WORK TO COMPLETE: Go through the material below, find each line with the word "desde", and copy those lines.

DATA FOR THIS TASK:
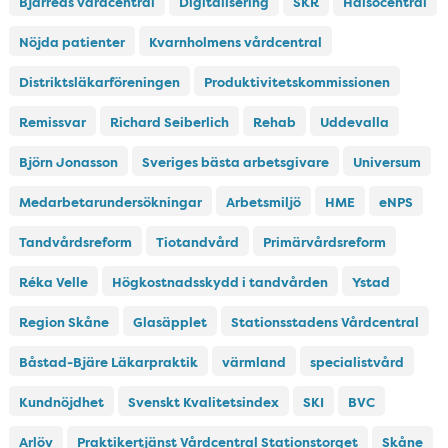
Bjärreds vårdcentral
Digitalisering
SKR
Hälsocentral
Nöjda patienter
Kvarnholmens vårdcentral
Distriktsläkarföreningen
Produktivitetskommissionen
Remissvar
Richard Seiberlich
Rehab
Uddevalla
Björn Jonasson
Sveriges bästa arbetsgivare
Universum
Medarbetarundersökningar
Arbetsmiljö
HME
eNPS
Tandvårdsreform
Tiotandvård
Primärvårdsreform
Réka Velle
Högkostnadsskydd i tandvården
Ystad
Region Skåne
Glasäpplet
Stationsstadens Vårdcentral
Båstad-Bjäre Läkarpraktik
värmland
specialistvård
Kundnöjdhet
Svenskt Kvalitetsindex
SKI
BVC
Arlöv
Praktikertjänst Vårdcentral Stationstorget
Skåne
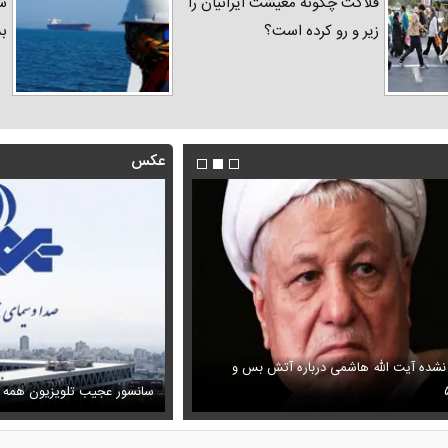
فلاکت چگونه معیشت ایرانیان را
شد
زیر و رو کرده است؟
ب
عکس
 نشده آیت الله هاشمی درباره آتش بس و
فیلم/ پزشکیان: اگر ارز ترجیحی را
ظل‌السلطنه نوه ناصرالدین شاه در لباس دامادی
پیش می‌آمد
سانسور عجیب تلویزیون همه 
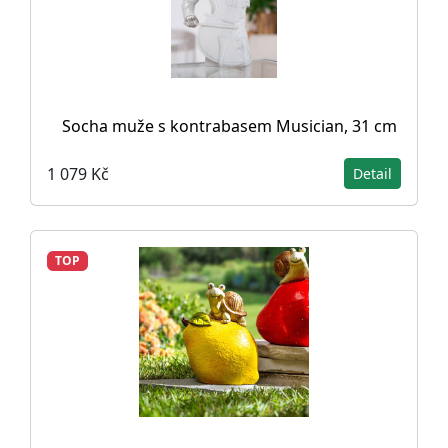
Socha muže s kontrabasem Musician, 31 cm
1 079 Kč
Detail
TOP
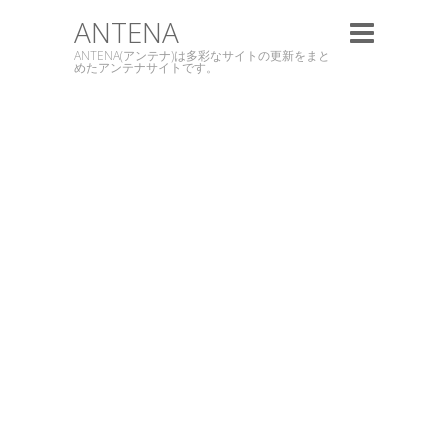
ANTENA
ANTENA(アンテナ)は多彩なサイトの更新をまと
めたアンテナサイトです。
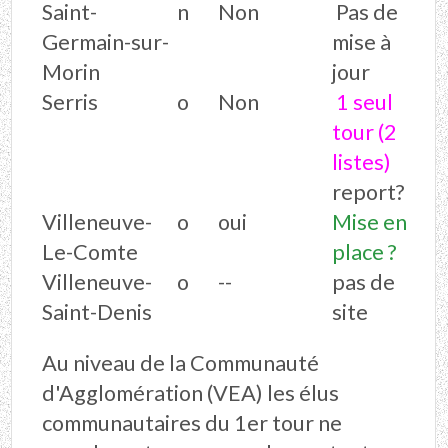
Saint-
n
Non
Pas de
Germain-sur-
mise à
Morin
jour
Serris
o
Non
1 seul
tour (2
listes)
report?
Villeneuve-
o
oui
Mise en
Le-Comte
place ?
Villeneuve-
o
--
pas de
Saint-Denis
site
Au niveau de la Communauté
d'Agglomération (VEA) les élus
communautaires du 1er tour ne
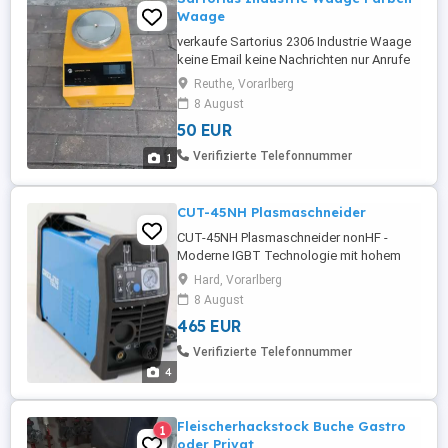
Waage
verkaufe Sartorius 2306 Industrie Waage
keine Email keine Nachrichten nur Anrufe
oder whatsapp
Reuthe, Vorarlberg
8 August
50 EUR
Verifizierte Telefonnummer
1
CUT-45NH Plasmaschneider
CUT-45NH Plasmaschneider nonHF -
Moderne IGBT Technologie mit hohem
Leistungszyklus. - Leicht aber
Hard, Vorarlberg
leistungsstark - sauberer Schnitt bis 16
8 August
mm, max. Schnitt 20mm - Non-HF,
465 EUR
berührungsloser Pilot-Lichtbogen, daher
keine Interferenzen - 2T 4T Betrieb -
Verifizierte Telefonnummer
Druckluft Überwachung, Strom und
4
Luftdruck Anzeigen Einfaches ...
Fleischerhackstock Buche Gastro
1
oder Privat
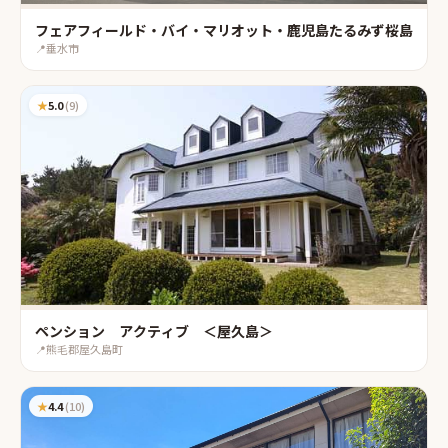
フェアフィールド・バイ・マリオット・鹿児島たるみず桜島
📍
垂水市
★
5.0
(
9
)
ペンション アクティブ ＜屋久島＞
📍
熊毛郡屋久島町
★
4.4
(
10
)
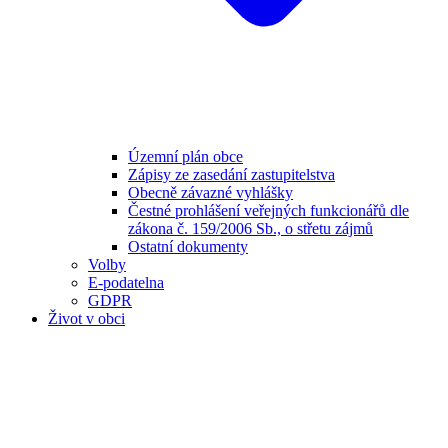
Územní plán obce
Zápisy ze zasedání zastupitelstva
Obecně závazné vyhlášky
Čestné prohlášení veřejných funkcionářů dle
zákona č. 159/2006 Sb., o střetu zájmů
Ostatní dokumenty
Volby
E-podatelna
GDPR
Život v obci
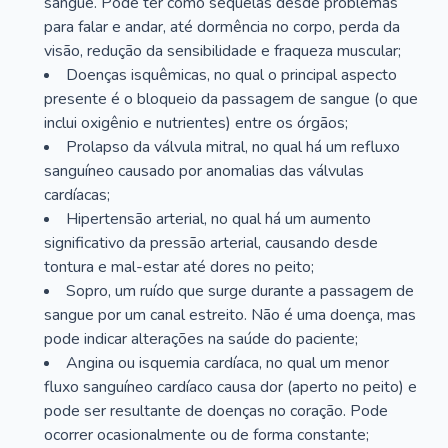
sangue. Pode ter como sequelas desde problemas
para falar e andar, até dormência no corpo, perda da
visão, redução da sensibilidade e fraqueza muscular;
Doenças isquêmicas, no qual o principal aspecto
presente é o bloqueio da passagem de sangue (o que
inclui oxigênio e nutrientes) entre os órgãos;
Prolapso da válvula mitral, no qual há um refluxo
sanguíneo causado por anomalias das válvulas
cardíacas;
Hipertensão arterial, no qual há um aumento
significativo da pressão arterial, causando desde
tontura e mal-estar até dores no peito;
Sopro, um ruído que surge durante a passagem de
sangue por um canal estreito. Não é uma doença, mas
pode indicar alterações na saúde do paciente;
Angina ou isquemia cardíaca, no qual um menor
fluxo sanguíneo cardíaco causa dor (aperto no peito) e
pode ser resultante de doenças no coração. Pode
ocorrer ocasionalmente ou de forma constante;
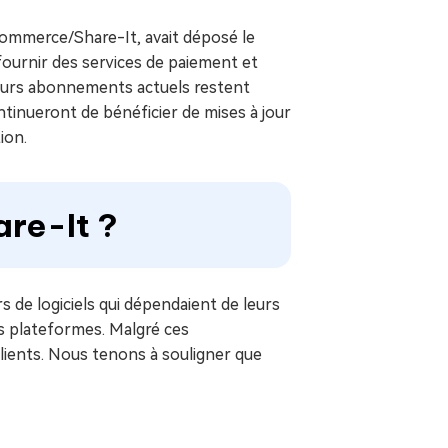
ommerce/Share-It, avait déposé le
 fournir des services de paiement et
 leurs abonnements actuels restent
tinueront de bénéficier de mises à jour
ion.
re-It ?
 de logiciels qui dépendaient de leurs
es plateformes. Malgré ces
clients. Nous tenons à souligner que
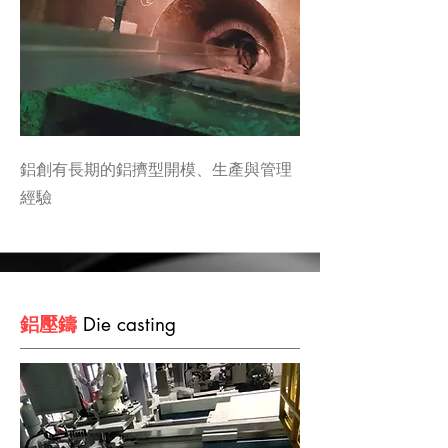
鋁創有長期的鋁擠型開模、生產與管理
經驗
鋁壓鑄
Die casting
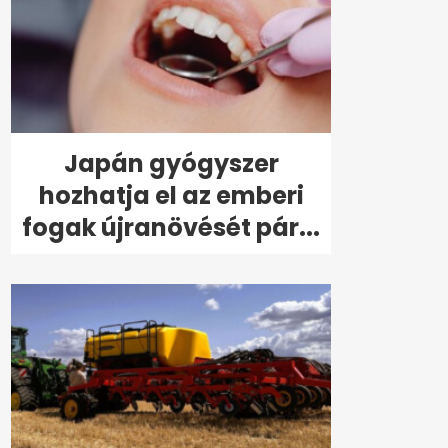
Japán gyógyszer
hozhatja el az emberi
fogak újranövését pár...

EXERCISE RESPONSE:
sangue. Pode ter como sequelas desde problemas
significativo da pressão arterial, causando desde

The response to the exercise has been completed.